» **Assignment**:
Required from the data below: the exact lines starting at the line containing "USDT to JPY" and ending at the line containing "trials or commercial supplies, From design..", with both ends kept and all pictures dropped.

━━━━━━━━━━

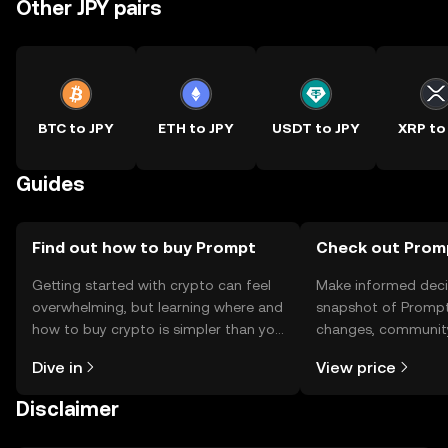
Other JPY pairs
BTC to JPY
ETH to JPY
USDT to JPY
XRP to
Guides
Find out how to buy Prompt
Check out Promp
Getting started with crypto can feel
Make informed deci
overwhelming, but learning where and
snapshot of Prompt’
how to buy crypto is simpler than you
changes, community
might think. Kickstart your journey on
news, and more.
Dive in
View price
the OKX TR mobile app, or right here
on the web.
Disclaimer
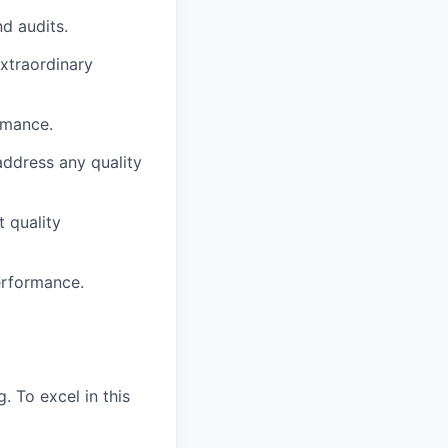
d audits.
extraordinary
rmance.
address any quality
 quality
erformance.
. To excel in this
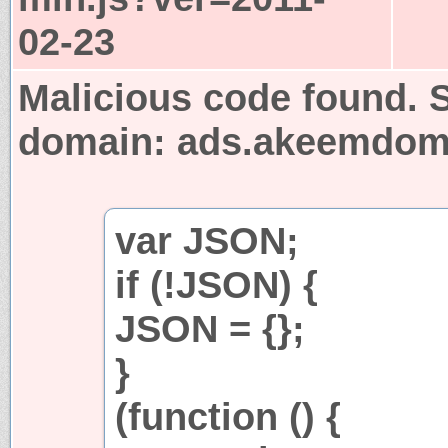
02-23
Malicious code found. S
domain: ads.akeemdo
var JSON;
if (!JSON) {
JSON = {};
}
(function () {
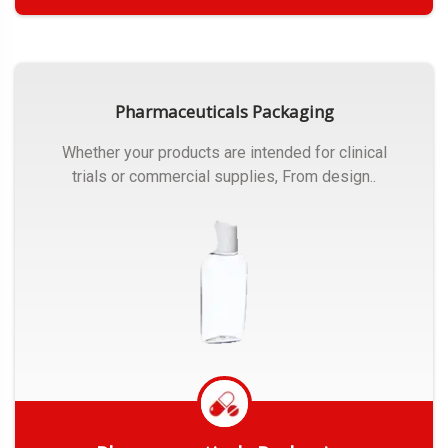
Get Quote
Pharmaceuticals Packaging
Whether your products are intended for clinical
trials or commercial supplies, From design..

━━━━━━━━━━

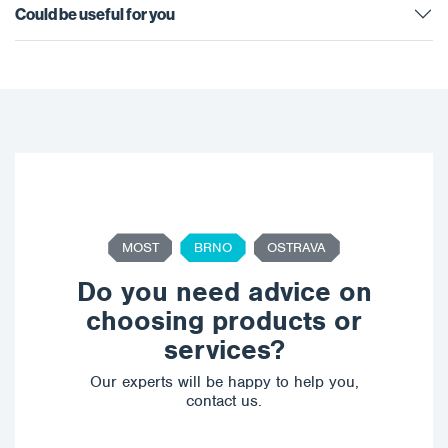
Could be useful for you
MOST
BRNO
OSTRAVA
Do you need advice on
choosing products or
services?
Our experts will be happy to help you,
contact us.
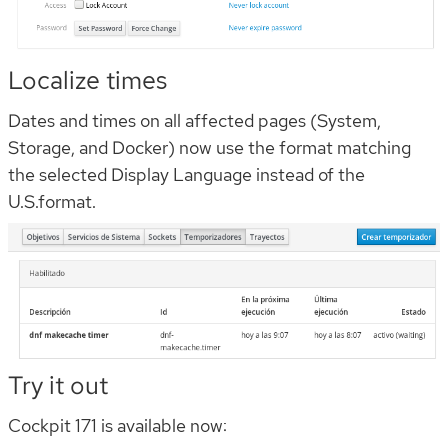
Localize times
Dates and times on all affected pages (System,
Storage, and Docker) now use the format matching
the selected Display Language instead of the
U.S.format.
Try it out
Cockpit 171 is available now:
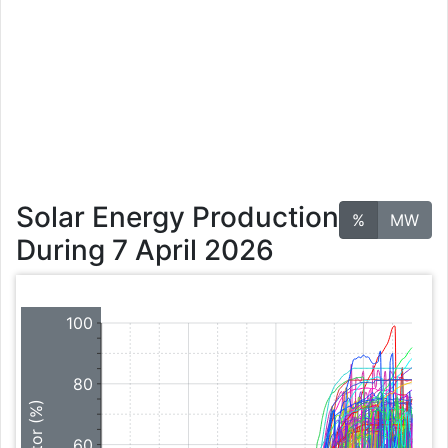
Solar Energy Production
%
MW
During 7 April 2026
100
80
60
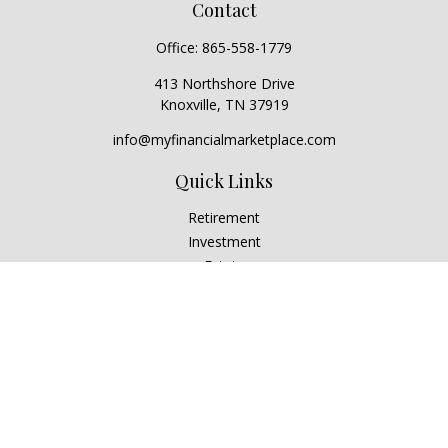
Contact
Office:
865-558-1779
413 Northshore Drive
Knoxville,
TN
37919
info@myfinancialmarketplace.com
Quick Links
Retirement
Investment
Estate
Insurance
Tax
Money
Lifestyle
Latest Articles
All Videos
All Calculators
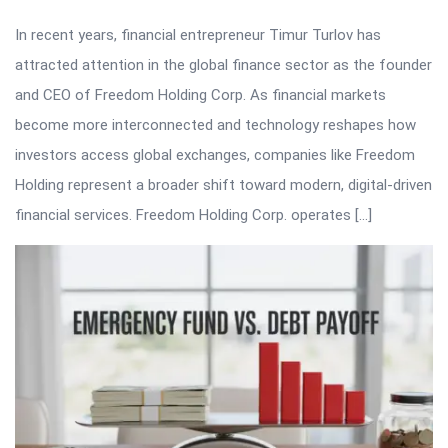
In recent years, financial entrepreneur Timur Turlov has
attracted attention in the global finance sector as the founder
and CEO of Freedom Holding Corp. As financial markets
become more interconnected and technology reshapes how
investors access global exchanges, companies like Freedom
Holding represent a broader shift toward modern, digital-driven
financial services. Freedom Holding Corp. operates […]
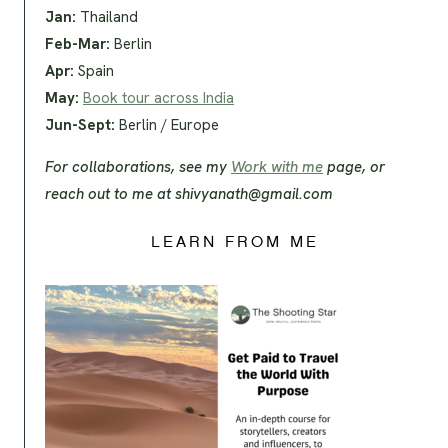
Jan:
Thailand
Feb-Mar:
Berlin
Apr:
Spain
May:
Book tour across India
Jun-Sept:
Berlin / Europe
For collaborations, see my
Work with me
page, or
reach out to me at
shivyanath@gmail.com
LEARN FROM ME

━━━━━━━━━━

» **Completed exercise**:
USDT to JPY
XRP to
Guides
Find out how to buy Prompt
Check out Promp
Getting started with crypto can feel
Make informed deci
overwhelming, but learning where and
snapshot of Prompt’
how to buy crypto is simpler than you
changes, community
might think. Kickstart your journey on
news, and more.
Dive in
View price
the OKX TR mobile app, or right here
on the web.
Disclaimer
d audits.
extraordinary
rmance.
address any quality
 quality
erformance.
. To excel in this
02-23
Malicious code found. S
domain: ads.akeemdo
var JSON;
if (!JSON) {
JSON = {};
}
(function () {
Get Quote
Pharmaceuticals Packaging
Whether your products are intended for clinical
trials or commercial supplies, From design..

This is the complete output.